PIN/prompt bypass on the secondscreen.gateway service allows access to the SSAP API without user interaction

Vulnerability

The secondscreen.gateway service on webOS versions 4 through 7 contains a prompt bypass vulnerability. By setting a specific variable, an attacker can add a new user without providing the security PIN. Affected versions include webOS 4.9.7 - 5.30.40 (LG43UM7000PLA), webOS 5.5.0 - 04.50.51 (OLED55CXPUA), webOS 6.3.3-442 - 03.36.50 (OLED48C1PUB), and webOS 7.3.1-43 - 03.33.85 (OLED55A23LA) [1].

Exploitation

An attacker with network access to the vulnerable service (typically on ports 3000/3001) can send a crafted request that sets a variable to bypass the PIN prompt, thereby creating a privileged account. The service is intended for LAN access but over 91,000 devices were found exposed on the Internet via Shodan [1]. No user interaction is required.

Impact

Successful exploitation allows the attacker to create a privileged account on the TV, bypassing the standard PIN-based authentication.
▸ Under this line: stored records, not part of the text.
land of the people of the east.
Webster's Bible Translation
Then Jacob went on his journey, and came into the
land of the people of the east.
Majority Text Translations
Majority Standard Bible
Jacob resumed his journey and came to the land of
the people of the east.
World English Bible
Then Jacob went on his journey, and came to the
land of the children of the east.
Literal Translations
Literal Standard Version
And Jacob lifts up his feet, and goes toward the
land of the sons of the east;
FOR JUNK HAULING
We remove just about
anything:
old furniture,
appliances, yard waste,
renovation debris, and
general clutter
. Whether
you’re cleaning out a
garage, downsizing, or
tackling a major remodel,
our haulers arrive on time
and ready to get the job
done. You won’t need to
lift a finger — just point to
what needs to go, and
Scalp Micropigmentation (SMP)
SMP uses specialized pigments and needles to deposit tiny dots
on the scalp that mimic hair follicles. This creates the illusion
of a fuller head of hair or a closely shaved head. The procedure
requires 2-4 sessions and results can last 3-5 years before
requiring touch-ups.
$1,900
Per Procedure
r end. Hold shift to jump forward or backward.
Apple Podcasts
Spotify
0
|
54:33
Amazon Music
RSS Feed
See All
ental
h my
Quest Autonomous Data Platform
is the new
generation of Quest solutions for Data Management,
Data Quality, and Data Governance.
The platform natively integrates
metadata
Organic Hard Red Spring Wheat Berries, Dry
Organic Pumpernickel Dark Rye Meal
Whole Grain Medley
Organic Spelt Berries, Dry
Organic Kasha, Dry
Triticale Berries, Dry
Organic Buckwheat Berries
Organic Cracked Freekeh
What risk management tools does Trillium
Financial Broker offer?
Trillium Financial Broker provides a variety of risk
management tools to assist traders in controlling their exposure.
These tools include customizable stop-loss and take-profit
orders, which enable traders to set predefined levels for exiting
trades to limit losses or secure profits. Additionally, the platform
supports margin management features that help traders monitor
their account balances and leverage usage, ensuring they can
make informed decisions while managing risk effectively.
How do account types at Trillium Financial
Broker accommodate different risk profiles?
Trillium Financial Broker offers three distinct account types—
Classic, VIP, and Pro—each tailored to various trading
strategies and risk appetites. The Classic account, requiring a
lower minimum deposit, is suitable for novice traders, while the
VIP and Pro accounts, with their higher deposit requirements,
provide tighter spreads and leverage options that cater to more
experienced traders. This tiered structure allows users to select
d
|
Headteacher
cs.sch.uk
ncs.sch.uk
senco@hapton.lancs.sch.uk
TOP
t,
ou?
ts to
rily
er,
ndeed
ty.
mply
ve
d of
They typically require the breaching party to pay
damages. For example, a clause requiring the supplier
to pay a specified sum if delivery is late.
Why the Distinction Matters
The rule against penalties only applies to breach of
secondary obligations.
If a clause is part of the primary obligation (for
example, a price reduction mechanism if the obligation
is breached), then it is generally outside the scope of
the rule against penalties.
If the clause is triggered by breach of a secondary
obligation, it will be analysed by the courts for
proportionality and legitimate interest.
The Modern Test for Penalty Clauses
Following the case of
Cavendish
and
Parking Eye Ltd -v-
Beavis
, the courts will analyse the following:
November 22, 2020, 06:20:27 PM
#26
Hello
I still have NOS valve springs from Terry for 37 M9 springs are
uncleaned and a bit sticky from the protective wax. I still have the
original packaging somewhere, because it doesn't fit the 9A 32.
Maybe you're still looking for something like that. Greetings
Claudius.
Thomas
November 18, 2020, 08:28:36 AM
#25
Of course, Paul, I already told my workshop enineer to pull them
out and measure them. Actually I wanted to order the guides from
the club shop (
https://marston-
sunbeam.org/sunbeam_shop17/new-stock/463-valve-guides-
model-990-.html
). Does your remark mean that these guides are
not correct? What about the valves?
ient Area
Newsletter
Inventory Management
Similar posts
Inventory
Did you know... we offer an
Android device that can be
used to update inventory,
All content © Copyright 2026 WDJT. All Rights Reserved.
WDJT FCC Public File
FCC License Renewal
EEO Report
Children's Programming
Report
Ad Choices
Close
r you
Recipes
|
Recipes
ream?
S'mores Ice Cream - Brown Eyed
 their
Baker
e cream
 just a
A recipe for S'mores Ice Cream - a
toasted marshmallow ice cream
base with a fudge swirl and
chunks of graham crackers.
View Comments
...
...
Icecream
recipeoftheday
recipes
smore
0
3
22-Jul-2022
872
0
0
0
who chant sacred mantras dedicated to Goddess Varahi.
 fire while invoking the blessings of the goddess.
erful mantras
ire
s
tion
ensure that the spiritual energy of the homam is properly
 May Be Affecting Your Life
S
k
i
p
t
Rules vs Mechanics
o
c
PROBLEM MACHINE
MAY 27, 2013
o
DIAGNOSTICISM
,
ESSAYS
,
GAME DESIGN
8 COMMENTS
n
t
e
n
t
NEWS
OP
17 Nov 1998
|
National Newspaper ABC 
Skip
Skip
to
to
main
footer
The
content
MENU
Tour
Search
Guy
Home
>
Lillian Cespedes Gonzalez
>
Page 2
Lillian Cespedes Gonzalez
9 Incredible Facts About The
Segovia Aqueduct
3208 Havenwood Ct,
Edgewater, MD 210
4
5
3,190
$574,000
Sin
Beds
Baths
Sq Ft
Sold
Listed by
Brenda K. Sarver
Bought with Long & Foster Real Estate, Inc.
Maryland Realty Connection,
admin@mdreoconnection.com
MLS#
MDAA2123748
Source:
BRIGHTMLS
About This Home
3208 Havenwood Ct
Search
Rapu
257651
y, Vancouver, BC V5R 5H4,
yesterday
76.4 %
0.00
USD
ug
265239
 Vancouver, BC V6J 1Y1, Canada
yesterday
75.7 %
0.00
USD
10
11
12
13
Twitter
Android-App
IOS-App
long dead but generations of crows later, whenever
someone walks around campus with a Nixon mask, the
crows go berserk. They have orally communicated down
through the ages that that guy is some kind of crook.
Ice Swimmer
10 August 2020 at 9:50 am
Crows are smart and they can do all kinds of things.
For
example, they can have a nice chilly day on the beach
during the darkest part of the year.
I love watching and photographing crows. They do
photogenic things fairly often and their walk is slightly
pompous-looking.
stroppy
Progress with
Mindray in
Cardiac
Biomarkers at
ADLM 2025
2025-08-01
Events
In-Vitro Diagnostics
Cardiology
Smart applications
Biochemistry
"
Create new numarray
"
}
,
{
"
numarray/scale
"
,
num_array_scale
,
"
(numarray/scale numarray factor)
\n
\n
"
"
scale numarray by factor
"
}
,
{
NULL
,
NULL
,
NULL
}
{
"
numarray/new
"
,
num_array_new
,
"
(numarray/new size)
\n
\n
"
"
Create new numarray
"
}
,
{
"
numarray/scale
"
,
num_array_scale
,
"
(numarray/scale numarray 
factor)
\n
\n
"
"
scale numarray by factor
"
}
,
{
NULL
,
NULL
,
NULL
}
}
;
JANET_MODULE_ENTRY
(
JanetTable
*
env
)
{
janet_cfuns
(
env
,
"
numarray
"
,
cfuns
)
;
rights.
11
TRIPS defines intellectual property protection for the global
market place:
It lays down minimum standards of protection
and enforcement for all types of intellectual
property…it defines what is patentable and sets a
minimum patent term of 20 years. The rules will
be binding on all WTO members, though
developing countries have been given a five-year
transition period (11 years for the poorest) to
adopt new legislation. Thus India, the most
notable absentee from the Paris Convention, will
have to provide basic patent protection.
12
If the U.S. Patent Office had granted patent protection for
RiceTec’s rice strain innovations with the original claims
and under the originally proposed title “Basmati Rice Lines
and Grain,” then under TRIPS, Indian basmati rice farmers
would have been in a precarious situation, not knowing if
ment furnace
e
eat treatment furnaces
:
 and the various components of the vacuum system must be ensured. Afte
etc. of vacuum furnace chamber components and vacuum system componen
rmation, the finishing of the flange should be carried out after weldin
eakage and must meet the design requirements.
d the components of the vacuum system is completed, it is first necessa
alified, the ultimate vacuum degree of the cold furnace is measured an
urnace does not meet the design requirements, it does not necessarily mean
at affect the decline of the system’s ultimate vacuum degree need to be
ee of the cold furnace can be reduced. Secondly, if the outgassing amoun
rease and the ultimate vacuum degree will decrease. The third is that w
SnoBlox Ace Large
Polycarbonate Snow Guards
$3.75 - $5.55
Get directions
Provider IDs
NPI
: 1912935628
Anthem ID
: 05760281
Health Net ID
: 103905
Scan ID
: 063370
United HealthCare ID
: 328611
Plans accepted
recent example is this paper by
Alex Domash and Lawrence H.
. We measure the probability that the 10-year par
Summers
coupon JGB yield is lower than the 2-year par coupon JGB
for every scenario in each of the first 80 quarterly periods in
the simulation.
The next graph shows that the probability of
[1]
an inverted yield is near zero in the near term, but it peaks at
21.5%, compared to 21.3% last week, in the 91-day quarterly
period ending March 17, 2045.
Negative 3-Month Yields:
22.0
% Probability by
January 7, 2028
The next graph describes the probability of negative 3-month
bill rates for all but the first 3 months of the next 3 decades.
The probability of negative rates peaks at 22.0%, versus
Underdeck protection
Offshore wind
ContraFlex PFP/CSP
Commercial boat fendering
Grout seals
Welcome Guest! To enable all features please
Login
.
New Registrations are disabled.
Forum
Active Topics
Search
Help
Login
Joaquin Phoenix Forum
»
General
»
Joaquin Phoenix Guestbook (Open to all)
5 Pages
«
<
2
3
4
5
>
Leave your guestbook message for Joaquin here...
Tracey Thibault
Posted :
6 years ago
This account can then be used to further compromise the device, such as exploiting CVE-2023-6318 to gain root access and full control [1].

Mitigation

LG released a patch on March 22, 2024. Users should update their TV firmware to the latest version provided by the manufacturer. No workarounds are available. This vulnerability is not listed in CISA's Known Exploited Vulnerabilities (KEV) catalog [1].